_Directions for this task_
The line containing "душного фильтра 7595887" and every line after it to the end of the records: set those down exactly, without any pictures.

(Extracted data begins)

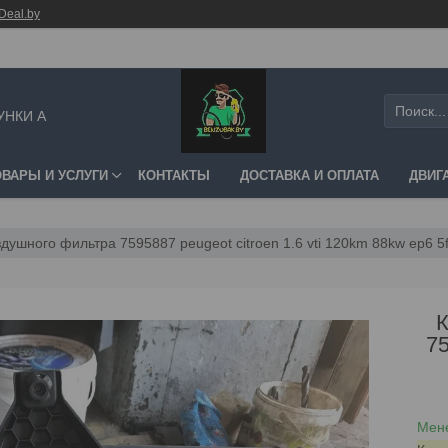
Deal.by
УНКИ А
ОВАРЫ И УСЛУГИ
КОНТАКТЫ
ДОСТАВКА И ОПЛАТА
ДВИГ
душного фильтра 7595887 peugeot citroen 1.6 vti 120km 88kw ep6 5f
7
Мене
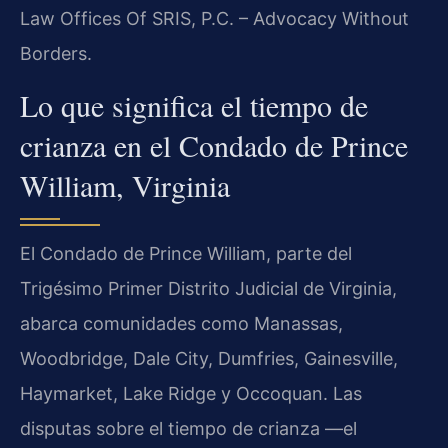
Law Offices Of SRIS, P.C. – Advocacy Without
Borders.
Lo que significa el tiempo de
crianza en el Condado de Prince
William, Virginia
El Condado de Prince William, parte del
Trigésimo Primer Distrito Judicial de Virginia,
abarca comunidades como Manassas,
Woodbridge, Dale City, Dumfries, Gainesville,
Haymarket, Lake Ridge y Occoquan. Las
disputas sobre el tiempo de crianza —el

(Extracted data ends)

_Answer for this exercise_
душного фильтра 7595887 peugeot citroen 1.6 vti 120km 88kw ep6 5f
7
Мене
Law Offices Of SRIS, P.C. – Advocacy Without
Borders.
Lo que significa el tiempo de
crianza en el Condado de Prince
William, Virginia
El Condado de Prince William, parte del
Trigésimo Primer Distrito Judicial de Virginia,
abarca comunidades como Manassas,
Woodbridge, Dale City, Dumfries, Gainesville,
Haymarket, Lake Ridge y Occoquan. Las
disputas sobre el tiempo de crianza —el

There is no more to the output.